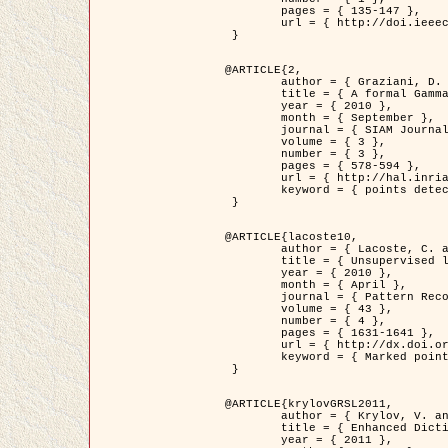
	pages = { 135-147 },

	url = { http://doi.ieeecomputersociety.org/10.1109/TPAMI.2008.281 }

 }

@ARTICLE{2,

	author = { Graziani, D. and Aubert, G. and Blanc-Féraud, L. },

	title = { A formal Gamma-convergence approach for the detection of points in 2-D biological images },

	year = { 2010 },

	month = { September },

	journal = { SIAM Journal on Imaging Sciences },

	volume = { 3 },

	number = { 3 },

	pages = { 578-594 },

	url = { http://hal.inria.fr/inria-00503152/ },

	keyword = { points detection, curvature-depending functionals,  divergence-measure fields }

 }

@ARTICLE{lacoste10,

	author = { Lacoste, C. and Descombes, X. and Zerubia, J. },

	title = { Unsupervised line network extraction in remote sensing using a polyline process },

	year = { 2010 },

	month = { April },

	journal = { Pattern Recognition },

	volume = { 43 },

	number = { 4 },

	pages = { 1631-1641 },

	url = { http://dx.doi.org/10.1016/j.patcog.2009.11.003 },

	keyword = { Marked point process, Line networks, Road network extraction }

 }

@ARTICLE{krylovGRSL2011,

	author = { Krylov, V. and Moser, G. and Serpico, S.B. and Zerubia, J. },

	title = { Enhanced Dictionary-Based SAR Amplitude Distribution Estimation and Its Validation With Very High-Resolution Data },

	year = { 2011 },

::::

● **WORK REQUIRED**
Scan the records above and report every line with the string "journal".

● **EXPECTED OUTPUT**
	journal = { SIAM Journal on Imaging Sciences },
	journal = { Pattern Recognition },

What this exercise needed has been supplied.